Por Eliana Maria (Ir. Gabriela, Obl. OSB)
teólogo protestante
‘É
extremamente bem conhecida no meio cristão a história do povo de Israel e seu
êxodo do Egito. Há diversos quadros espalhados em diversas casas que tentam
retratar a passagem do mar dos juncos, ou ainda a peregrinação do povo de
Israel pelo deserto.
Há
também um cabedal enorme de pregações e reflexões a respeito dessa temática. Em
uma busca simples na internet é possível encontrar milhares de textos, áudios,
vídeos de alguém falando sobre essa narrativa que marca a história do povo de
Israel, bom como a forma como Deus, no judaísmo e no cristianismo, ficou
conhecido, ou seja, como Deus que se manifesta na história e tem nela o seu
lugar de atuação.
Um
dos textos que considero muito interessante em todo esse percurso do povo pelo
deserto se encontra em Deuteronômio 8, nos versículos 17 e 18. Em seu contexto
imediato, o povo está em vias de atravessar o rio Jordão para entrar na terra
de Canaã. Antes disso, porém, Javé dá diversas instruções ao povo sobre aquilo
que deveria se guardar ao entrar na terra prometida.
Duas
delas se encontram nos versículos 17 e 18 desse mesmo capítulo. O texto diz : ‘Não
vais dizer a ti mesmo : ‘Foi pela força do meu punho que cheguei a esta
prosperidade’, mas lembra-te de que o Senhor, teu Deus, é quem te terá
concedido força de aceder à prosperidade, para confirmar sua aliança jurada a
teus pais, como hoje se vê’.
Claramente,
vê-se duas instruções : 1 – não considerar que foi a própria força do povo que
a fez entrar na terra; 2 – lembrar-se de que a força necessária para atingir o
objetivo veio da parte de Javé.
Essas
instruções podem, tranquilamente, se quisermos, serem trazidas para nossos
dias, visto ser muito comum vermos pessoas cristãs que se exaltam por ter
conseguido algum sucesso e se consideram os únicos responsáveis por ele, como
se toda força, inteligência, oportunidade necessárias tivessem partido somente
dela. Numa espécie de ‘eu contra o mundo’, tais pessoas pensam piamente
que tudo que possuem é fruto somente de seu esforço, ignorando todas as outras
variáveis no processo, bem como os diversos suportes recebidos de familiares,
amigos, igreja, e, no caso cristão, a própria bondade de Deus na concessão da
vida.
Quando
olhamos para o relacionamento que muitos estabelecem com o tema da salvação no
cristianismo, tal dinâmica, em muitos casos, não se mostra tão diferente assim.

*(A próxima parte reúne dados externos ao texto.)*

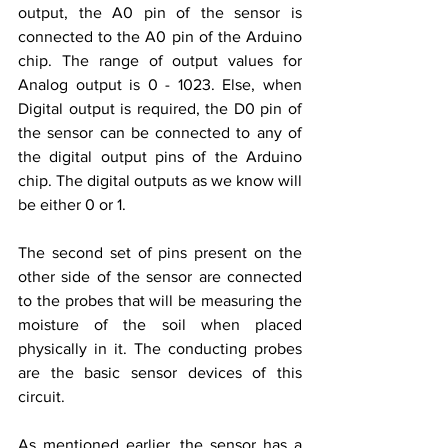
output, the A0 pin of the sensor is 
connected to the A0 pin of the Arduino 
chip. The range of output values for 
Analog output is 0 - 1023. Else, when 
Digital output is required, the D0 pin of 
the sensor can be connected to any of 
the digital output pins of the Arduino 
chip. The digital outputs as we know will 
be either 0 or 1. 
The second set of pins present on the 
other side of the sensor are connected 
to the probes that will be measuring the 
moisture of the soil when placed 
physically in it. The conducting probes 
are the basic sensor devices of this 
circuit. 
As mentioned earlier, the sensor has a 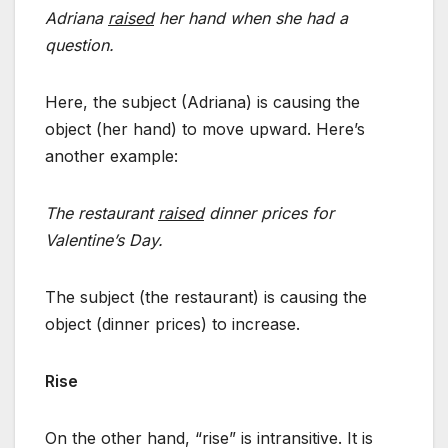
Adriana
raised
her hand when she had a
question.
Here, the subject (Adriana) is causing the
object (her hand) to move upward. Here’s
another example:
The restaurant
raised
dinner prices for
Valentine’s Day.
The subject (the restaurant) is causing the
object (dinner prices) to increase.
Rise
On the other hand, “rise” is intransitive. It is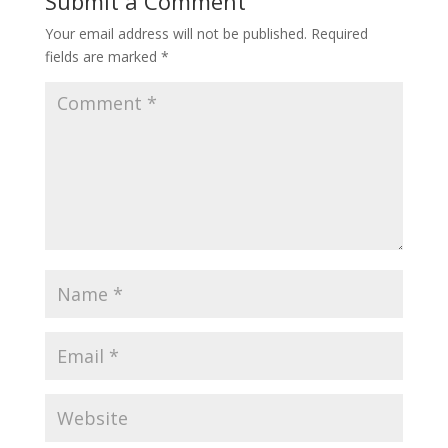
Submit a Comment
Your email address will not be published.
Required
fields are marked
*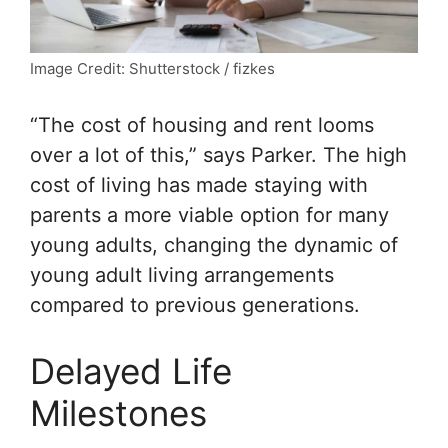
Image Credit: Shutterstock / fizkes
“The cost of housing and rent looms
over a lot of this,” says Parker. The high
cost of living has made staying with
parents a more viable option for many
young adults, changing the dynamic of
young adult living arrangements
compared to previous generations.
Delayed Life
Milestones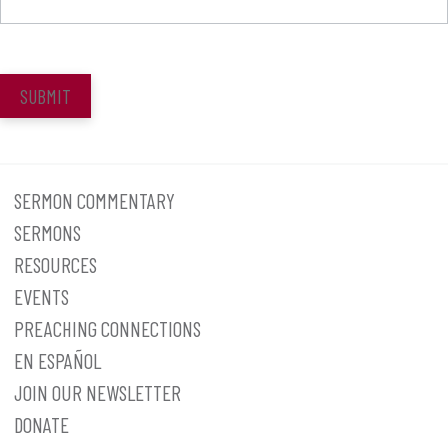
SUBMIT
SERMON COMMENTARY
SERMONS
RESOURCES
EVENTS
PREACHING CONNECTIONS
EN ESPAÑOL
JOIN OUR NEWSLETTER
DONATE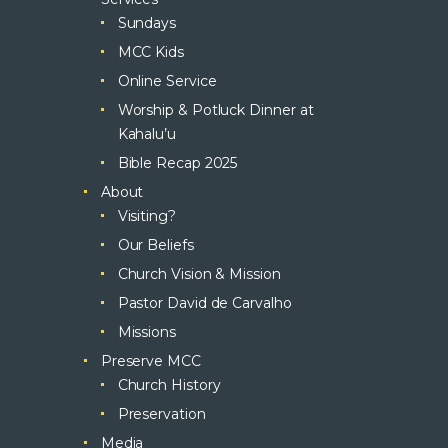
Sundays
MCC Kids
Online Service
Worship & Potluck Dinner at
Kahalu’u
Bible Recap 2025
About
Visiting?
Our Beliefs
Church Vision & Mission
Pastor David de Carvalho
Missions
Preserve MCC
Church History
Preservation
Media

Há diversas pessoas que se dizem cristãs que se consideram merecedores da
salvação. Consideram seus atos e sua conduta tão maculada que serem salvas é
quase um dever divino, ou um justo pagamento pela forma como viveram sua vida
na Terra. Como consequência, consideram-se mais dignos do que outros e ao mesmo
tempo, elevam-se ao cargo de sommelier da salvação mundial. Em outras palavras,
pensam que é o seu braço forte que conquistou para si essa salvação e se
esquecem de que, a partir de Jesus, não há nada que possamos fazer para sermos
salvos, sendo tal salvação algo que vem pela graça, como dom, a ser aceito pela
fé.
Lembrar-se
de Deus é difícil em momentos de prosperidade, mas é justamente
quanto a isso que o texto de Deuteronômio nos chama a atentar-nos. Na
perspectiva bíblica, tudo que é bom vem de Deus e é sua misericórdia que nos
permite, até mesmo, levantar-nos pela manhã. Assim, toda soberba se mostra sem
sentido, sendo a manifestação do não reconhecimento da nossa real posição
diante de Deus.
Obviamente,
nem o texto do Deuteronômio, nem os textos do Novo Testamento incentivam a
preguiça, numa espécie de que não se deve fazer nada para alcançar aquilo que
se deseja, porque Deus concederá todas as coisas. Quem prega algo do tipo,
claramente não compreendeu o texto bíblico.
Devemos,
sim, esforçar-nos e fazer o que está em nosso alcance para alcançar nossos
objetivos nesta vida. No entanto, não devemos nos esquecer de que, numa
perspectiva bíblica, toda força, sabedoria e inteligência vêm de Deus, de
maneira que toda soberba deve ser evitada, reconhecendo que pela graça e
misericórdia de Deus vivemos, nos movemos e existimos neste mundo.’